Without these provisions, many communities would get a non-NBN solution and could be serviced by a single, vertically integrated provider that does not provide access to other providers. This means that end users serviced by the provider would not have access to the same kinds of service outcomes that would be available to end users on the NBN. Responding to a comment made by the Senate Environment and Communications Legislation Committee that the level-playing-field arrangements could be further clarified, we have been engaging with industry on this matter, and the government will shortly be introducing amendments in the parliament to address this.
The government also rejects the opposition’s proposed amendments to the provisions dealing with the possible future privatisation of NBN Co. The opposition’s proposals would simply enable a future coalition government to sell NBN Co. as quickly as possible, regardless of the needs of regional and rural Australians and the public benefit from restructuring the telecommunications market. The effect of this removal would also remove the right of a future parliament to disallow any sale. The government considers that a sale decision is best made in the future by the government and parliament of the day.

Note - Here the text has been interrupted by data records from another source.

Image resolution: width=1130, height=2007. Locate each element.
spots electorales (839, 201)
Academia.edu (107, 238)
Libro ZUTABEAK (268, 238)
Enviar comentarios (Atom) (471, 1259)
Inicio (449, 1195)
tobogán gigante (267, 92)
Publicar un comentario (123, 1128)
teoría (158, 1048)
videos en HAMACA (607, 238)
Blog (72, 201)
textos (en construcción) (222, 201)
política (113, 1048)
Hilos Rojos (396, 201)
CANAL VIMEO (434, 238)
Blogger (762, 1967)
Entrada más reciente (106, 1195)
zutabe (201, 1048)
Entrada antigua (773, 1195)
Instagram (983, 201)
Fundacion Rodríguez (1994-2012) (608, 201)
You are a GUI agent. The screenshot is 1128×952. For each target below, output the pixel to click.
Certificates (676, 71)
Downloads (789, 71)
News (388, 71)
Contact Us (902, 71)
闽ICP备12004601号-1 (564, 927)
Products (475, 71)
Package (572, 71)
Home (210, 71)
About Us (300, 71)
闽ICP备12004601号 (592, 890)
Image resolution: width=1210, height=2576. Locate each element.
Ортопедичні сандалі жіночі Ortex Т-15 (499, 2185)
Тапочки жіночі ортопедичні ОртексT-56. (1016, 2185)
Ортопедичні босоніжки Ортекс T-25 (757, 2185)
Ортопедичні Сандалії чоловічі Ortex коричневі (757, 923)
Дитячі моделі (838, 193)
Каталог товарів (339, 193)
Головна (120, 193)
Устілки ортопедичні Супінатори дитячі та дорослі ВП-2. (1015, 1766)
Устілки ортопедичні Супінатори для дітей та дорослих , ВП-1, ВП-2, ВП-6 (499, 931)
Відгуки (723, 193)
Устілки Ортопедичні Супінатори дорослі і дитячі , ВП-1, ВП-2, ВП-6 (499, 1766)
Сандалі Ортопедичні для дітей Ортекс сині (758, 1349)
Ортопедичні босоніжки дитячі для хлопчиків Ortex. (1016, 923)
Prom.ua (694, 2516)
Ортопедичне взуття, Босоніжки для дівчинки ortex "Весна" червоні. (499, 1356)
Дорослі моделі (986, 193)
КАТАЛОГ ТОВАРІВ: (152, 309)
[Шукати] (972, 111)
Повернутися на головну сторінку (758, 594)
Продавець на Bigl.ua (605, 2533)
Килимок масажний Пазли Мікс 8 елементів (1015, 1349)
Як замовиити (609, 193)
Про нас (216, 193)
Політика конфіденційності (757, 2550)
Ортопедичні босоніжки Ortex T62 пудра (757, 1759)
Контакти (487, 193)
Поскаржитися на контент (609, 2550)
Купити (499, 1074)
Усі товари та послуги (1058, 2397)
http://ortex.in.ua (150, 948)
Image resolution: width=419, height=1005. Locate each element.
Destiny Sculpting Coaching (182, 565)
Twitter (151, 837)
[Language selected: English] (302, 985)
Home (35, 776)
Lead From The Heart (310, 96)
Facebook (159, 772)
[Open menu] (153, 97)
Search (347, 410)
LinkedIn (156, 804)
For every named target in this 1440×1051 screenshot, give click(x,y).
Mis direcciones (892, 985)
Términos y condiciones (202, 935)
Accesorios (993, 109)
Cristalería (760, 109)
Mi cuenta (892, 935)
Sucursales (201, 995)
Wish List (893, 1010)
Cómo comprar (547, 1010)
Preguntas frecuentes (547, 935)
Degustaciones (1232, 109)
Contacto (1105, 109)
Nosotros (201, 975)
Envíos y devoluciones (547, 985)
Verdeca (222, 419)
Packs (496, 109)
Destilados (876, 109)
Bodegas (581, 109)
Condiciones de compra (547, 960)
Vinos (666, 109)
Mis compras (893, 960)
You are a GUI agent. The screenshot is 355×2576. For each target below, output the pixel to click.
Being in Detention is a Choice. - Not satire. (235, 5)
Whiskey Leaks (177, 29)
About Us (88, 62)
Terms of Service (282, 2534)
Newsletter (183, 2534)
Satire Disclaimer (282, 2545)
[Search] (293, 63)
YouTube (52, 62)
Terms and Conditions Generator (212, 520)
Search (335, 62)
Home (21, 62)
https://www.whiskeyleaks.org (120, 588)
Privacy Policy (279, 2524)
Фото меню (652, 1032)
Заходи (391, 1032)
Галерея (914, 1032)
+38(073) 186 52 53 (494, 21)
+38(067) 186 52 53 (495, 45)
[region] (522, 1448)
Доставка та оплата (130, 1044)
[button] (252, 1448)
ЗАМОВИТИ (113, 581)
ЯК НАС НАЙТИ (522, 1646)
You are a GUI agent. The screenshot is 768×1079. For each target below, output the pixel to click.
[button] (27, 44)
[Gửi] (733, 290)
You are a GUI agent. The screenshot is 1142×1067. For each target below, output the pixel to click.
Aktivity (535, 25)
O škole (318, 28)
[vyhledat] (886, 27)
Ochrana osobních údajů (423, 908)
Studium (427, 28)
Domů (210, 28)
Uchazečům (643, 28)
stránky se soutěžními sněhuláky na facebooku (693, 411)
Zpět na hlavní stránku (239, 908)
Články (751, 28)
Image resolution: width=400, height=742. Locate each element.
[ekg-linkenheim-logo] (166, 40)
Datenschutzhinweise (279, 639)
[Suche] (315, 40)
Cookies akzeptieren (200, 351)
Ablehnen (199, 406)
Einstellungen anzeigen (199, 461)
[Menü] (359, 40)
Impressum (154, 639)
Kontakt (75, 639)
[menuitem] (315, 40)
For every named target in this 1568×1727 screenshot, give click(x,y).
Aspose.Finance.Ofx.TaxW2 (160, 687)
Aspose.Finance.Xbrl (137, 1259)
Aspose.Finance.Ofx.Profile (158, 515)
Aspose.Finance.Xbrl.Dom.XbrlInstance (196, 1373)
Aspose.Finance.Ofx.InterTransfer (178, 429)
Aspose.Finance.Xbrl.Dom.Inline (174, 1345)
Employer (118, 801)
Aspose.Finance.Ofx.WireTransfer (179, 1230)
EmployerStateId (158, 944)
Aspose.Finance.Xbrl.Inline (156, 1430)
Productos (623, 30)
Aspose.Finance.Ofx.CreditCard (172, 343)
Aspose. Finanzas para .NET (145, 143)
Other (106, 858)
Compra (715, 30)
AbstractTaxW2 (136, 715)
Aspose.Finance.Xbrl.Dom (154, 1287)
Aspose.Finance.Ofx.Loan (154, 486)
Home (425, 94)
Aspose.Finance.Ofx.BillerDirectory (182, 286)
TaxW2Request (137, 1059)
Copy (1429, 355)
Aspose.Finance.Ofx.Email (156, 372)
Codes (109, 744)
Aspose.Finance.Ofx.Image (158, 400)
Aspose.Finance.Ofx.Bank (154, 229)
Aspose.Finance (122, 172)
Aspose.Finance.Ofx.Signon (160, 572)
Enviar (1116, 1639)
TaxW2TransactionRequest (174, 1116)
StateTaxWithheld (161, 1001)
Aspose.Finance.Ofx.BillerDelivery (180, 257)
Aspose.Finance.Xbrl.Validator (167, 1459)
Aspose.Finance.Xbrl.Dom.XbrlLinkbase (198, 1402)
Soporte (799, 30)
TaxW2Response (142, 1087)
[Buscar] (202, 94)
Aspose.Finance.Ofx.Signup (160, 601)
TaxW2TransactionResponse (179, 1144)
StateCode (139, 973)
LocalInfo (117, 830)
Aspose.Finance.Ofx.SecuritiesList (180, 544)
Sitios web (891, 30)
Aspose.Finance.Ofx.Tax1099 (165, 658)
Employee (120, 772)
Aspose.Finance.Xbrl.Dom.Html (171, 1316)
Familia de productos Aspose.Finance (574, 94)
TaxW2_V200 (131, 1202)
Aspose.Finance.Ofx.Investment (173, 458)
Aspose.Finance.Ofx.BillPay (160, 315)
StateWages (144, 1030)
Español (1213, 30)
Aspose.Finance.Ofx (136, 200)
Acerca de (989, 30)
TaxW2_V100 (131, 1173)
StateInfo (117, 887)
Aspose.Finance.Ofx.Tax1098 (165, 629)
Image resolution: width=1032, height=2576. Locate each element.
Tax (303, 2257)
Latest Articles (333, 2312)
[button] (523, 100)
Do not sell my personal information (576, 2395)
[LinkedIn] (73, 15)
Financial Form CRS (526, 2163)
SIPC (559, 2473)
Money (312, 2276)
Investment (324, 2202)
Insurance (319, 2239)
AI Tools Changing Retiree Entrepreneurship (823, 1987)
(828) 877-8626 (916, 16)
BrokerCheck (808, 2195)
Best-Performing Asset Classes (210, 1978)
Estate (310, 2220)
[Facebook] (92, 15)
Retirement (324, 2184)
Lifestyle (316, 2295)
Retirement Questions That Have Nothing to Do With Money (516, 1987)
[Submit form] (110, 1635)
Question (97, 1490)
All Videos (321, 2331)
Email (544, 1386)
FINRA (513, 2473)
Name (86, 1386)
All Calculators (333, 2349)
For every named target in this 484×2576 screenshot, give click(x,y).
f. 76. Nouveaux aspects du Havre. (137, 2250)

The opposition’s view that any discrimination that aids efficiency should be struck out of the NBN legislation shows an inherent misunderstanding of how these provisions will work. Discrimination based on efficiency has long been recognised to promote competition and innovation in the market. The NBN access arrangements bill already contains safeguards to address the concerns. Under the bill, NBN Co. cannot offer a volume discount unless it is in accordance with a framework that has been approved by the ACCC as part of NBN Co.’s special access undertaking. Further, any differentiated deals must be published so there will be full transparency and the ACCC and access seekers can take action if they consider that the rules have been breached.
The government will be proposing some amendments that will further strengthen the ability of the NBN to deliver on its nation-building objectives, that will improve the operation of the bills and that will deliver further certainty for industry and the community. For example, a series of amendments clarifies the operation of the level-playing-field provisions, ensuring they are focused more tightly on local access networks, targeting residential and small business customers, and that minor extensions to existing superfast networks, and connections of new customers to existing networks will not be subject to the provisions. As indicated last December, the government will also propose amendments to the level-playing-field provisions to add a wholesale-only requirement. I look forward to debating these amendments in committee.
The passage of these bills, as recommended by the Senate legislation committee, will provide certainty for NBN Co. and industry and facilitate the rollout of the NBN so we can get on with delivering the benefits of superfast broadband for all Australians.
Debate (on motion by Senator Arbib) adjourned.
Ordered that the resumption of the debate be made an order of the day for a later hour.